Implementation The P-Reg tool executes in 3 Stages 1. Stage 0 – Environment check stage Here, the user can run tests to test different components of the pNFS system separately. For example, network bandwidth between any pair of machines or disk bandwidth of disks on storage servers. 2. Stage 1 – Regression Run stage In this stage, the user can choose and run different performance tests. 3. Stage 2 – Process and generate In this stage, the user can view summarized outputs of different runs and also compare different runs. The tool is built on a linux platform. Implementation details of the tool are summarized in table 3. Component

Tool used

Lines of Code

Graphical User Interface

Java Swings (ver 1.5.1)

4K

Performance Test Runner

BASH

1.5K

Database

MySQL Server MySql C API – C interface to Core JDBC sql connector – Java interface to core.

Core

C and JAVA 1.5 and above

2.5K

Plotting and summarized outputs

Gnuplot

2K

[Table 3: P-Reg Implementation details]

The different tools used to build P-Reg are •

IOzone [1] – A file system benchmark tool. The tool generates and measures various file operations.

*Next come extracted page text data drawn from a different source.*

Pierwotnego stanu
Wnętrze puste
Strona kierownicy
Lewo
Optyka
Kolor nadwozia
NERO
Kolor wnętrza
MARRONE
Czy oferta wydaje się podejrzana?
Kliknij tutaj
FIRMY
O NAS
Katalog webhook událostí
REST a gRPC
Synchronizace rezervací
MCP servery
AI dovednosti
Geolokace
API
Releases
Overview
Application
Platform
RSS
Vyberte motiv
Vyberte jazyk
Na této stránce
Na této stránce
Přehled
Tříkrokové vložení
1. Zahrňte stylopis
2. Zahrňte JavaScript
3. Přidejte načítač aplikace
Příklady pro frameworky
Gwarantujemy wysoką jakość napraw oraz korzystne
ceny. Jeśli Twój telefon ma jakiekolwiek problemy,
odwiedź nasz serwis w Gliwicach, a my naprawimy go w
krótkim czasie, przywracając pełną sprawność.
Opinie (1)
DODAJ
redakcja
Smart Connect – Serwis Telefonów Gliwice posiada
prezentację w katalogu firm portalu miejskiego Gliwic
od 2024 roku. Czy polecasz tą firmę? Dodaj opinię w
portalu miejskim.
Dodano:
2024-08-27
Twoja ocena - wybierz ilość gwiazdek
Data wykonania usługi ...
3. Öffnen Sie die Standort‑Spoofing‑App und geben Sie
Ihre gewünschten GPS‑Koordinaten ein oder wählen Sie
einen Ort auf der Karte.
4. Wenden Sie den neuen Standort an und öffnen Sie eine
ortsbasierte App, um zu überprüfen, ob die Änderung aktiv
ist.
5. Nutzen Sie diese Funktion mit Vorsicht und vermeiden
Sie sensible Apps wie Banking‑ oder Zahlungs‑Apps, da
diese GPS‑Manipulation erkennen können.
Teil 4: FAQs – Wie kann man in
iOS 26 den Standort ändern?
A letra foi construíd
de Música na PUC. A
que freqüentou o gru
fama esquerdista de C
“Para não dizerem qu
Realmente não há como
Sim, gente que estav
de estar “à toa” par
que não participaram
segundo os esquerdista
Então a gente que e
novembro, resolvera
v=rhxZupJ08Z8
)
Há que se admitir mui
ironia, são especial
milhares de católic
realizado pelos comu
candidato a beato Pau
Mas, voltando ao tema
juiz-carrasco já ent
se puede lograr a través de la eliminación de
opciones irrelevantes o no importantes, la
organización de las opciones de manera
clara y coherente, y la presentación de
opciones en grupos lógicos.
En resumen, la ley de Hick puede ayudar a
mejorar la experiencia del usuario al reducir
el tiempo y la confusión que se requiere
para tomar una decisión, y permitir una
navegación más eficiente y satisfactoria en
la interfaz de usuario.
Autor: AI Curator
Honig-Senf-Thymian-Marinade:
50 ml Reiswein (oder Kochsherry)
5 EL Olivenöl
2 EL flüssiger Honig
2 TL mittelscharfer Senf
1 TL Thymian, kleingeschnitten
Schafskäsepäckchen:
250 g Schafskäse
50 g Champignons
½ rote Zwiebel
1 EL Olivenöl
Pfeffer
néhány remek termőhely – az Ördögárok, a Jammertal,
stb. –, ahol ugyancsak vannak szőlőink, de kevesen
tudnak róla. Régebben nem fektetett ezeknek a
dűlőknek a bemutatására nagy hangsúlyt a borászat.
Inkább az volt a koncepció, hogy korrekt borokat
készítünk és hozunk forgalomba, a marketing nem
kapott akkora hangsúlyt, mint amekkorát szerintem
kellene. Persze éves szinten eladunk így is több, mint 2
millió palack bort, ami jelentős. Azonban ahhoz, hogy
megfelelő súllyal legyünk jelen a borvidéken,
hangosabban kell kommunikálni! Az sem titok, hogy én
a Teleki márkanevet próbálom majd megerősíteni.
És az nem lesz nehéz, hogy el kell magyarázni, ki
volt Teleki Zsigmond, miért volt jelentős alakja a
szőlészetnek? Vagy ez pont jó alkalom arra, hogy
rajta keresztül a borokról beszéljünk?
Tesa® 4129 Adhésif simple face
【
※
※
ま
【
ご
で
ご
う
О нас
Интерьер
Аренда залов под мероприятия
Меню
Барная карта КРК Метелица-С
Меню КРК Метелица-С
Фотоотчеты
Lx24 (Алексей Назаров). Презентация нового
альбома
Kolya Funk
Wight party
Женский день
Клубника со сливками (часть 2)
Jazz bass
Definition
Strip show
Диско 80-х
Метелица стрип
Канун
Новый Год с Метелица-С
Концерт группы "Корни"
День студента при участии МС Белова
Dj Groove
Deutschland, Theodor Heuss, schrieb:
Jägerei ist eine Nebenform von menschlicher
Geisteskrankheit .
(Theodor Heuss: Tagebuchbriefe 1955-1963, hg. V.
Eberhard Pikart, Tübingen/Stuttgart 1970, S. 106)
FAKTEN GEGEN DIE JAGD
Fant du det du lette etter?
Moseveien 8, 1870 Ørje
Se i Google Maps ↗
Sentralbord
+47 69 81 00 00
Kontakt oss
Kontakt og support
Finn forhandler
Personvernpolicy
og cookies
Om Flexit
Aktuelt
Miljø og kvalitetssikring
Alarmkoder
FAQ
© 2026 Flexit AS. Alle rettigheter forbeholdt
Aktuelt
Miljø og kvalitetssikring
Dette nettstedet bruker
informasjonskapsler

Iperf [2] – A tool to measure network performance.



Hdparm[3] – A tool used to get/set ATA/SATA disk parameters.



Tcpdump[4] – A tool used to collect network traffic.



Ethereal/Wireshark[5] – A network protocol analyzer.



Tcptrace[6] – a tool used to analyze tcp traffic.



Sysstat[7] – A package of utilities used to monitor system performance and usage activity.



Strace[8] – A tool to trace system calls and signals called by a user process.



Distributed shell or dancer shell (dsh) [9] – A tool used to execue multiple remote shell commands.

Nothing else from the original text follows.